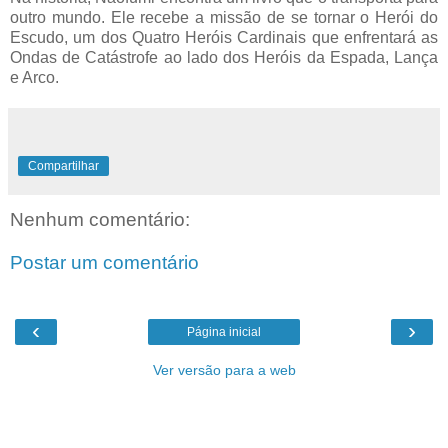
outro mundo. Ele recebe a missão de se tornar o Herói do
Escudo, um dos Quatro Heróis Cardinais que enfrentará as
Ondas de Catástrofe ao lado dos Heróis da Espada, Lança
e Arco.
Compartilhar
Nenhum comentário:
Postar um comentário
‹
›
Página inicial
Ver versão para a web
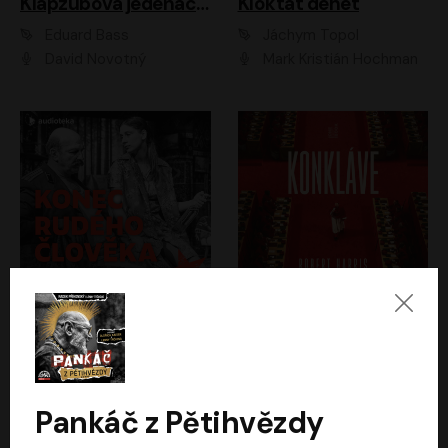
Klapzubova jedenáctka
Kloktat dehet
Eduard Bass
Jáchym Topol
David Novotný
Mark Kristián Hochman
Konec rudého člověka
Konkláve
Světlana Alexijevičová, Daniel Majling
Robert Harris
Jan Sklenář, Jan Staněk, Jan Vondráček, Johanna Tesařová, Klára Sedláčková Ottová, Magdalena Zimová, Marie Poulová, Martin Matejka, Miroslav Zavičár, Pavel Neškudla, Samuel Toman, Šimon Kučera, Štěpánka Fingerhutová, Tomáš Turek
Jan Kolařík
Pankáč z Pětihvězdy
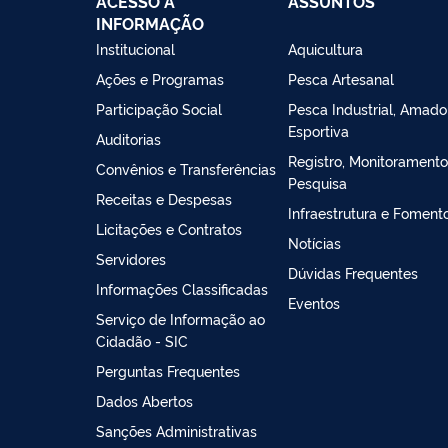
ACESSO À
ASSUNTOS
INFORMAÇÃO
Institucional
Aquicultura
Ações e Programas
Pesca Artesanal
Participação Social
Pesca Industrial, Amado
Esportiva
Auditorias
Registro, Monitoramento
Convênios e Transferências
Pesquisa
Receitas e Despesas
Infraestrutura e Foment
Licitações e Contratos
Notícias
Servidores
Dúvidas Frequentes
Informações Classificadas
Eventos
Serviço de Informação ao
Cidadão - SIC
Perguntas Frequentes
Dados Abertos
Sanções Administrativas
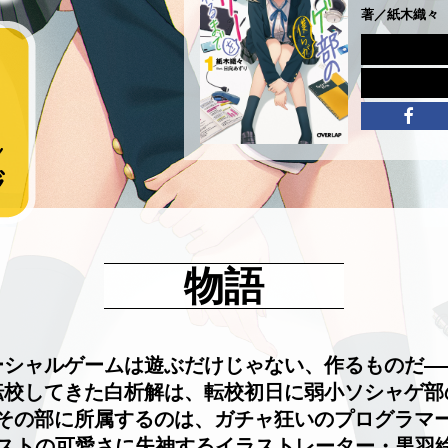
著／紙木織々
物語
ーシャルゲームは遊ぶだけじゃない、作るものだ—
転校してきた白析解は、転校初日に弱小ソシャゲ部
その部に所属するのは、ガチャ狂いのプログラマ
ストの可愛さに失神するイラストレーター・黒羽絵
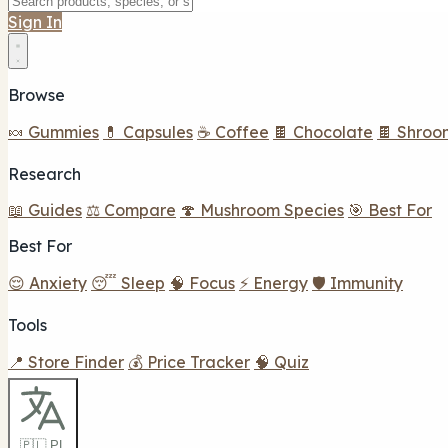
Sign In
Browse
🍬 Gummies
💊 Capsules
☕ Coffee
🍫 Chocolate
🍫 Shroo
Research
📖 Guides
⚖️ Compare
🍄 Mushroom Species
🎯 Best For
Best For
😌 Anxiety
😴 Sleep
🧠 Focus
⚡ Energy
🛡️ Immunity
Tools
📍 Store Finder
💰 Price Tracker
🧠 Quiz
🇵🇱 PL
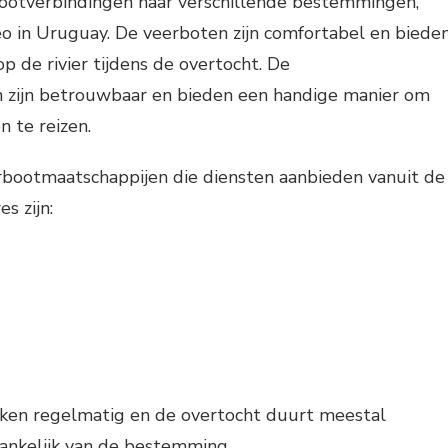
ootverbindingen naar verschillende bestemmingen,
 in Uruguay. De veerboten zijn comfortabel en biede
op de rivier tijdens de overtocht. De
 zijn betrouwbaar en bieden een handige manier om
 te reizen.
rbootmaatschappijen die diensten aanbieden vanuit de
s zijn:
ken regelmatig en de overtocht duurt meestal
hankelijk van de bestemming.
______________________________
Work order: Across the preceding records, count the lines with the word "zijn" in them and give that figure alone.

Exercise solution: 3